** Opening Input data block **
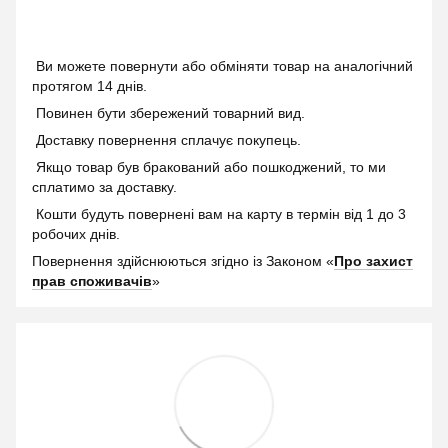
Ви можете повернути або обміняти товар на аналогічний
протягом 14 днів.
Повинен бути збережений товарний вид.
Доставку повернення сплачує покупець.
Якщо товар був бракований або пошкоджений, то ми
сплатимо за доставку.
Кошти будуть повернені вам на карту в термін від 1 до 3
робочих днів.
Повернення здійснюються згідно із Законом «
Про захист
прав споживачів
»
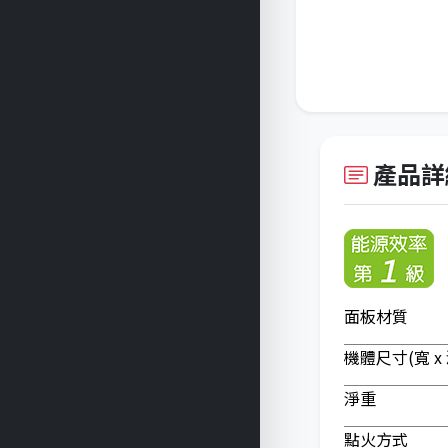
產品詳
面板材質
機體尺寸(寬 x 深
淨重
點火方式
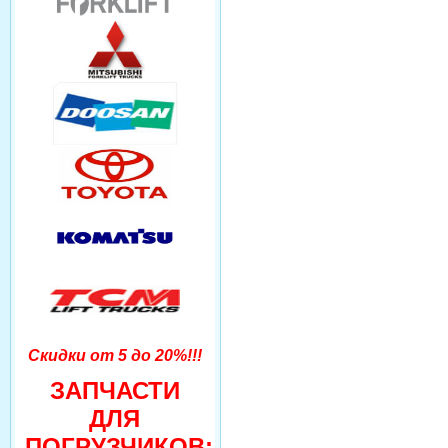
Скидки от 5 до 20%!!!
ЗАПЧАСТИ
ДЛЯ
ПОГРУЗЧИКОВ:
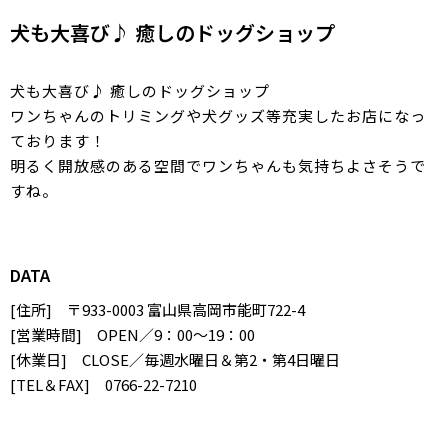
​犬も大喜び♪ 癒しのドッグショップ
​犬も大喜び♪ 癒しのドッグショップ
ワンちゃんのトリミングや犬グッズ等充実したお店になっ
ております！
明るく開放感のある空間でワンちゃんも気持ちよさそうで
すね。
DATA
[住所] 〒933-0003 富山県高岡市能町722-4
[営業時間] OPEN／9：00～19：00
[休業日] CLOSE／毎週水曜日＆第2・第4日曜日
[TEL＆FAX] 0766-22-7210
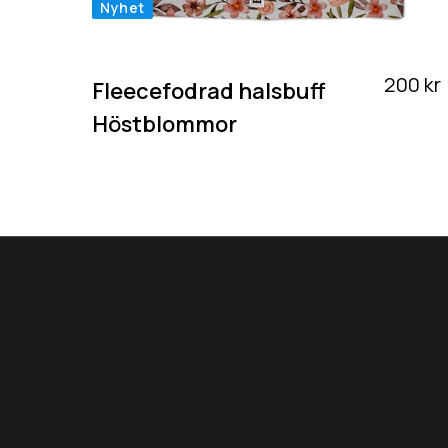
Nyhet
200 kr
Fleecefodrad halsbuff
Höstblommor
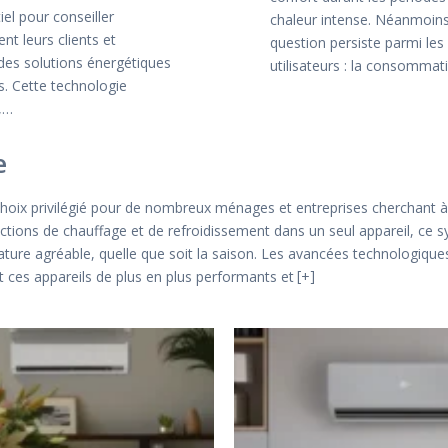
iel pour conseiller
chaleur intense. Néanmoins
nt leurs clients et
question persiste parmi les
des solutions énergétiques
utilisateurs : la consomma
s. Cette technologie
,…
e
choix privilégié pour de nombreux ménages et entreprises cherchant à
ctions de chauffage et de refroidissement dans un seul appareil, ce s
e agréable, quelle que soit la saison. Les avancées technologiques, 
t ces appareils de plus en plus performants et
+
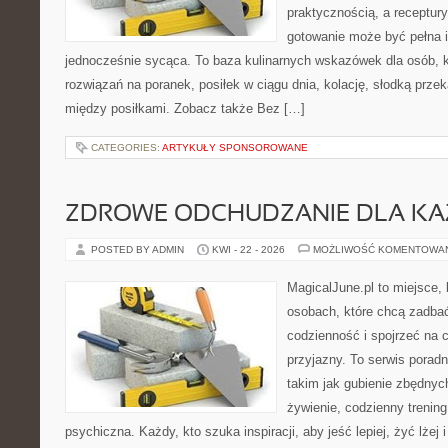
praktycznością, a receptury
gotowanie może być pełna in
jednocześnie sycąca. To baza kulinarnych wskazówek dla osób, 
rozwiązań na poranek, posiłek w ciągu dnia, kolację, słodką prz
między posiłkami. Zobacz także Bez […]
CATEGORIES:
ARTYKUŁY SPONSOROWANE
ZDROWE ODCHUDZANIE DLA K
POSTED BY ADMIN
KWI - 22 - 2026
MOŻLIWOŚĆ KOMENTOWA
MagicalJune.pl to miejsce, 
osobach, które chcą zadbać
codzienność i spojrzeć na 
przyjazny. To serwis pora
takim jak gubienie zbędnyc
żywienie, codzienny trening
psychiczna. Każdy, kto szuka inspiracji, aby jeść lepiej, żyć lżej 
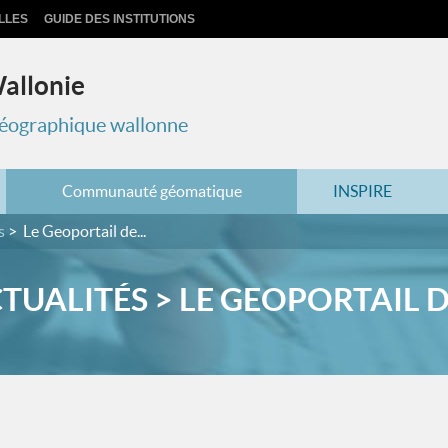
LLES
GUIDE DES INSTITUTIONS
Wallonie
 géographique wallonne
Communauté géomatique
INSPIRE
s
Le Geoportail de...
TUALITÉS > LE GEOPORTAIL DE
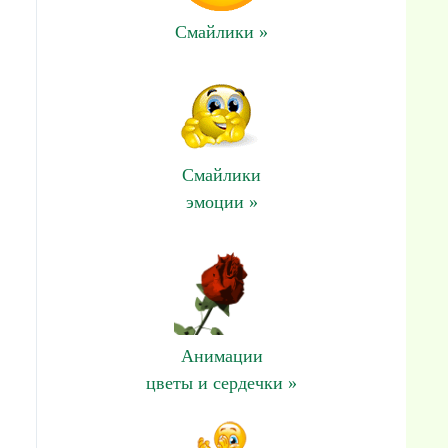
Смайлики »
Смайлики
эмоции »
Анимации
цветы и сердечки »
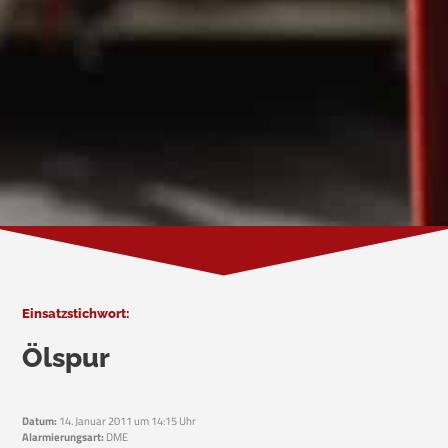
Einsatzstichwort:
Ölspur
Datum:
14. Januar 2011 um 14:15 Uhr
Alarmierungsart:
DME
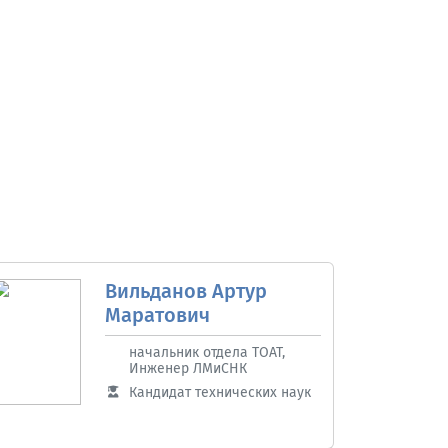
Вильданов Артур
Маратович
начальник отдела ТОАТ,
Инженер ЛМиСНК
Кандидат технических наук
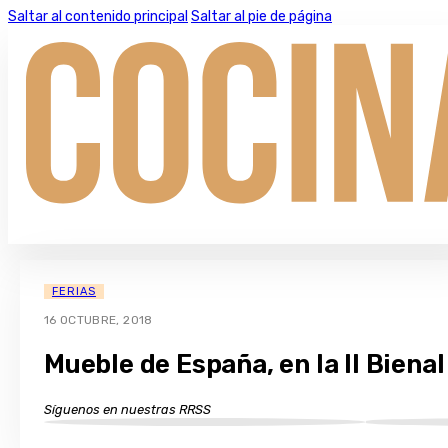
Saltar al contenido principal
Saltar al pie de página
FERIAS
16 OCTUBRE, 2018
Mueble de España, en la II Biena
Síguenos en nuestras RRSS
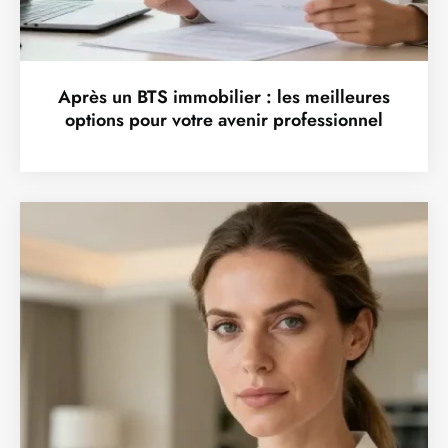
Après un BTS immobilier : les meilleures
options pour votre avenir professionnel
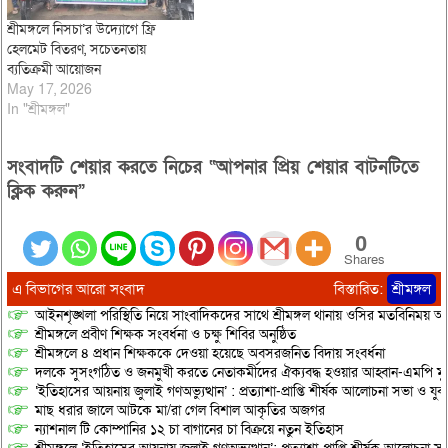
শ্রীমঙ্গলে নিসচা’র উদ্যোগে ফ্রি
হেলমেট বিতরণ, সচেতনতায়
ব্যতিক্রমী আয়োজন
May 17, 2026
In "শ্রীমঙ্গল"
সংবাদটি শেয়ার করতে নিচের “আপনার প্রিয় শেয়ার বাটনটিতে
ক্লিক করুন”
0
Shares
এ বিভাগের আরো সংবাদ
বিস্তারিত:
শ্রীমঙ্গল
আইনশৃঙ্খলা পরিস্থিতি নিয়ে সাংবাদিকদের সাথে শ্রীমঙ্গল থানায় ওসির মতবিনিময় অনু
শ্রীমঙ্গলে প্রবীণ শিক্ষক সংবর্ধনা ও চক্ষু শিবির অনুষ্ঠিত
শ্রীমঙ্গলে ৪ প্রধান শিক্ষককে দেওয়া হয়েছে অবসরজনিত বিদায় সংবর্ধনা
দলকে সুসংগঠিত ও জনমুখী করতে নেতাকর্মীদের ঐক্যবদ্ধ হওয়ার আহ্বান-এমপি মু
‘ইতিহাসের আয়নায় জুলাই গণঅভ্যুত্থান’ : প্রত্যাশা-প্রাপ্তি শীর্ষক আলোচনা সভা ও যু
মাছ ধরার জালে আটকে মা/রা গেল বিশাল আকৃতির অজগর
ন্যাশনাল টি কোম্পানির ১২ চা বাগানের চা বিক্রয়ে নতুন ইতিহাস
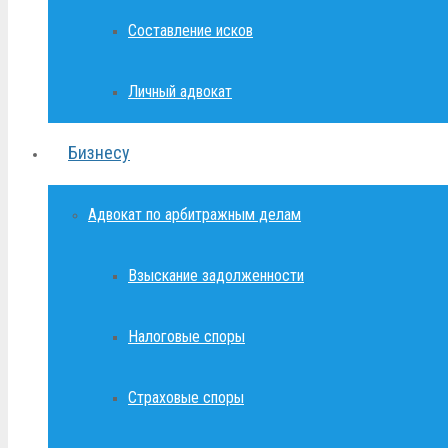
Составление исков
Личный адвокат
Бизнесу
Адвокат по арбитражным делам
Взыскание задолженности
Налоговые споры
Страховые споры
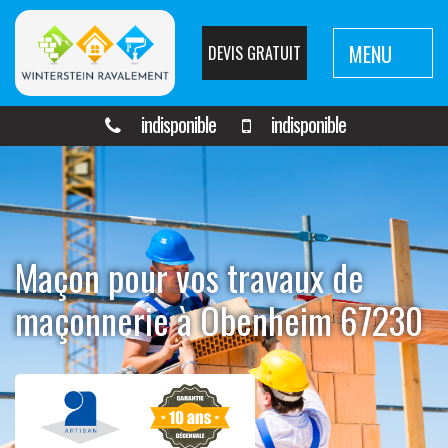
MENU
DEVIS GRATUIT
indisponible
indisponible
Maçon pour vos travaux de
maçonnerie à Obenheim 67230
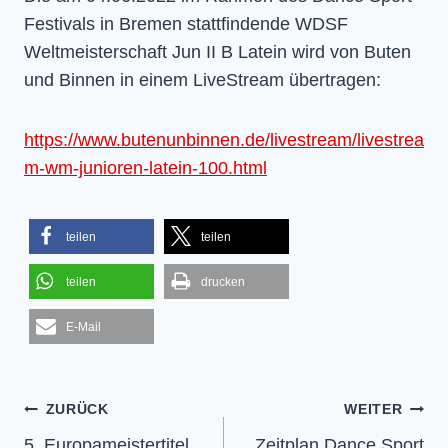
Festivals in Bremen stattfindende WDSF
Weltmeisterschaft Jun II B Latein wird von Buten
und Binnen in einem LiveStream übertragen:
https://www.butenunbinnen.de/livestream/livestrea
m-wm-junioren-latein-100.html
teilen
teilen
teilen
drucken
E-Mail
Beitragsnavigation
ZURÜCK
WEITER
5. Europameistertitel
Zeitplan Dance Sport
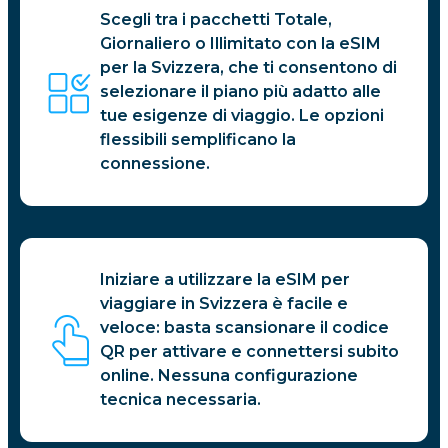
Scegli tra i pacchetti Totale,
Giornaliero o Illimitato con la eSIM
per la Svizzera, che ti consentono di
selezionare il piano più adatto alle
tue esigenze di viaggio. Le opzioni
flessibili semplificano la
connessione.
Iniziare a utilizzare la eSIM per
viaggiare in Svizzera è facile e
veloce: basta scansionare il codice
QR per attivare e connettersi subito
online. Nessuna configurazione
tecnica necessaria.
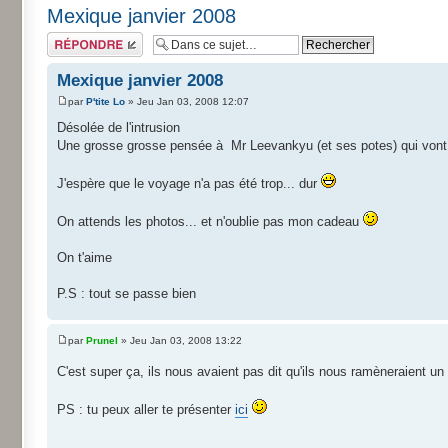
Mexique janvier 2008
Répondre
Mexique janvier 2008
par
P'tite Lo
» Jeu Jan 03, 2008 12:07
Désolée de l'intrusion
Une grosse grosse pensée à Mr Leevankyu (et ses potes) qui vont b
J'espère que le voyage n'a pas été trop... dur
On attends les photos... et n'oublie pas mon cadeau
On t'aime
P.S : tout se passe bien
par
Prunel
» Jeu Jan 03, 2008 13:22
C'est super ça, ils nous avaient pas dit qu'ils nous ramèneraient u
PS : tu peux aller te présenter
ici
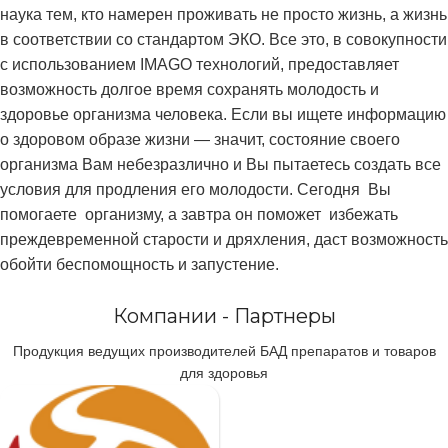
наука тем, кто намерен проживать не просто жизнь, а жизнь
в соответствии со стандартом ЭКО. Все это, в совокупности
с использованием IMAGO технологий, предоставляет
возможность долгое время сохранять молодость и
здоровье организма человека. Если вы ищете информацию
о здоровом образе жизни — значит, состояние своего
организма Вам небезразлично и Вы пытаетесь создать все
условия для продления его молодости. Сегодня Вы
помогаете организму, а завтра он поможет избежать
преждевременной старости и дряхления, даст возможность
обойти беспомощность и запустение.
Компании - Партнеры
Продукция ведущих производителей БАД препаратов и товаров
для здоровья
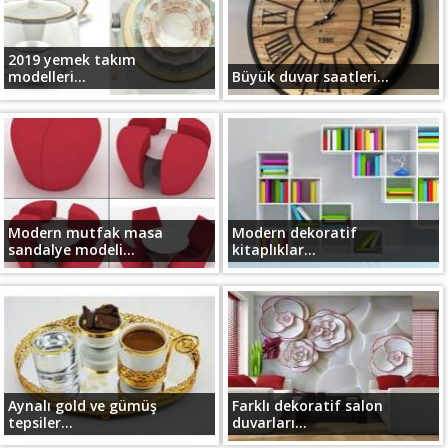
2019 yemek takım
modelleri...
Büyük duvar saatleri...
Modern mutfak masa
Modern dekoratif
sandalye modeli...
kitaplıklar...
Aynalı gold ve gümüş
Farklı dekoratif salon
tepsiler...
duvarları...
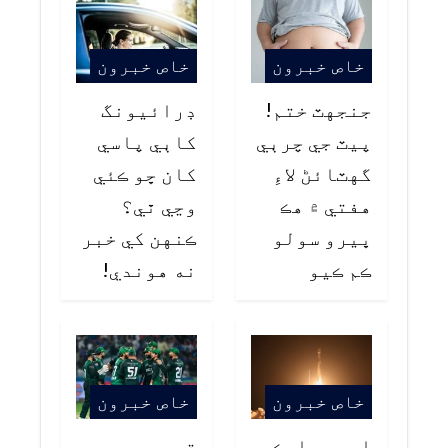
خاص خبرون
خاص خبرون
جنجهٽ ختم!
ڊرائيونگ
پيٽ جي چرٻي
کاٻي پاسي
گهٽائڻ لاءِ
کان ڇو ڪئي
هفتي ۾ هڪ
وڃي ٿي؟
ڀيرو سولو
ڪنهن کي خبر
ڪم ڪيو
نه هوندي!
خاص خبرون
خاص خبرون
اسپيس ايڪس
قومي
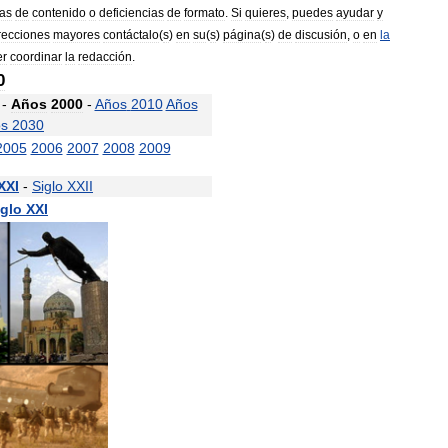
as
de
contenido
o
deficiencias
de
formato
.
Si
quieres
,
puedes
ayudar
y
recciones
mayores
contáctalo
(
s
)
en
su
(
s
)
página
(
s
)
de
discusión
,
o
en
la
er
coordinar
la
redacción
.
0
-
Años
2000
-
Años
2010
Años
s
2030
2005
2006
2007
2008
2009
XXI
-
Siglo
XXII
iglo
XXI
** Closing Input data block **
* Exercise directions *
Copy the lines that hold the word "Modern". Take them from the records above.

* Solution *
Modern mutfak masa
Modern dekoratif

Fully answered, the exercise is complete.